ABOUT THIS TASK: Output every entry exactly, without any pictures.

[Stored data entries]
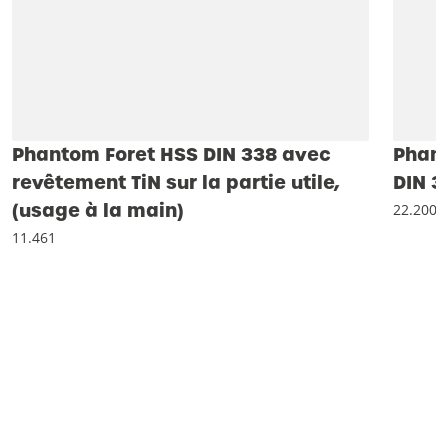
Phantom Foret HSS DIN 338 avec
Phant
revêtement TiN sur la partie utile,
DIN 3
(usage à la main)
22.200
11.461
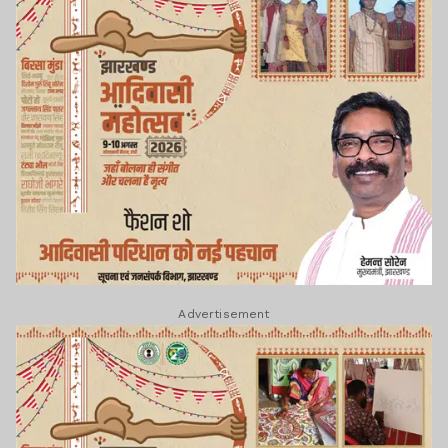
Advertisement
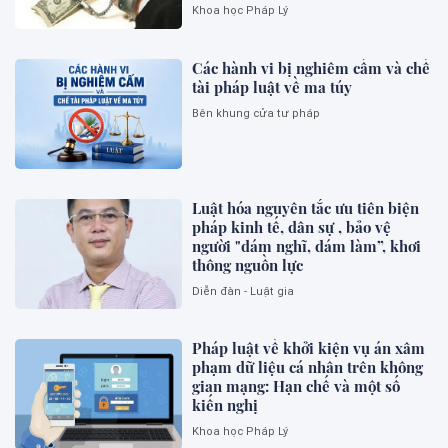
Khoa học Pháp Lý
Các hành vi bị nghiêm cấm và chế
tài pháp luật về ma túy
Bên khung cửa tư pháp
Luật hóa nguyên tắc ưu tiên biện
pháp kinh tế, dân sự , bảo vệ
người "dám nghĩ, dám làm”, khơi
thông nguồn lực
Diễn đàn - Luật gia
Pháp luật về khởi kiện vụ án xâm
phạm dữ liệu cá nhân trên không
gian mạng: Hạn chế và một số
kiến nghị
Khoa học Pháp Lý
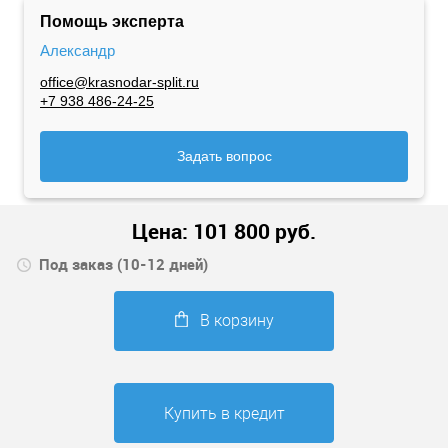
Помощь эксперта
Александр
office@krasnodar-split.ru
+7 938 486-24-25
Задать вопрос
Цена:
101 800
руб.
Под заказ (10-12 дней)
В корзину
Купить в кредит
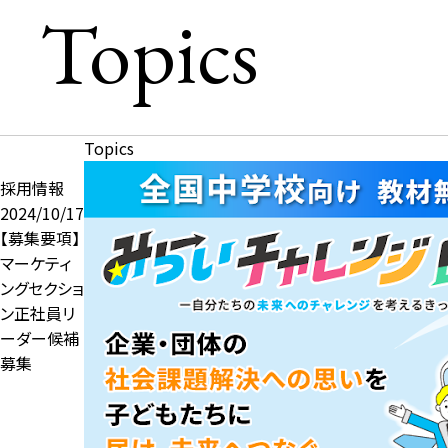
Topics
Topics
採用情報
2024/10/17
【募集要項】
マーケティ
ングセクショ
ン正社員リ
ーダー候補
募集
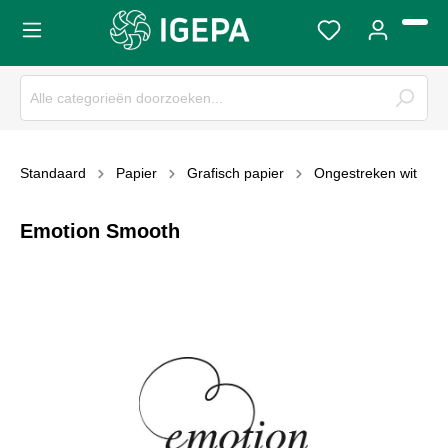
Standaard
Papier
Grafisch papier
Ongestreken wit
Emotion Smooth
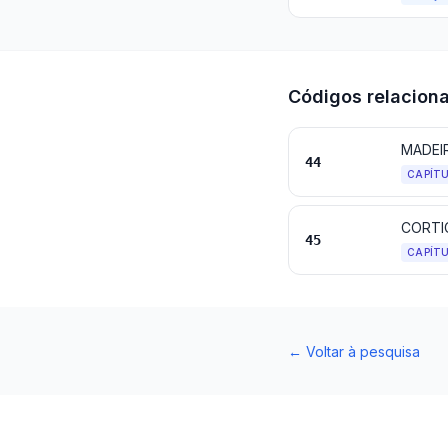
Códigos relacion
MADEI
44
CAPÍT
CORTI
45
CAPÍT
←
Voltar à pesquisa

YOUR SOLUTION:
Phantom Foret HSS DIN 338 avec
Phant
revêtement TiN sur la partie utile,
DIN 3
(usage à la main)
22.200
11.461
Advertisement
Khoa học Pháp Lý
Các hành vi bị nghiêm cấm và chế
tài pháp luật về ma túy
Bên khung cửa tư pháp
Luật hóa nguyên tắc ưu tiên biện
pháp kinh tế, dân sự , bảo vệ
người "dám nghĩ, dám làm”, khơi
thông nguồn lực
Diễn đàn - Luật gia
Pháp luật về khởi kiện vụ án xâm
phạm dữ liệu cá nhân trên không
gian mạng: Hạn chế và một số
kiến nghị
Khoa học Pháp Lý
Помощь эксперта
Александр
office@krasnodar-split.ru
+7 938 486-24-25
Задать вопрос
Цена:
101 800
руб.
Под заказ (10-12 дней)
В корзину
Купить в кредит
Topics
Topics
採用情報
2024/10/17
【募集要項】
マーケティ
ングセクショ
ン正社員リ
ーダー候補
募集
Standaard
Papier
Grafisch papier
Ongestreken wit
Emotion Smooth
Códigos relacion
MADEI
44
CAPÍT
CORTI
45
CAPÍT
←
Voltar à pesquisa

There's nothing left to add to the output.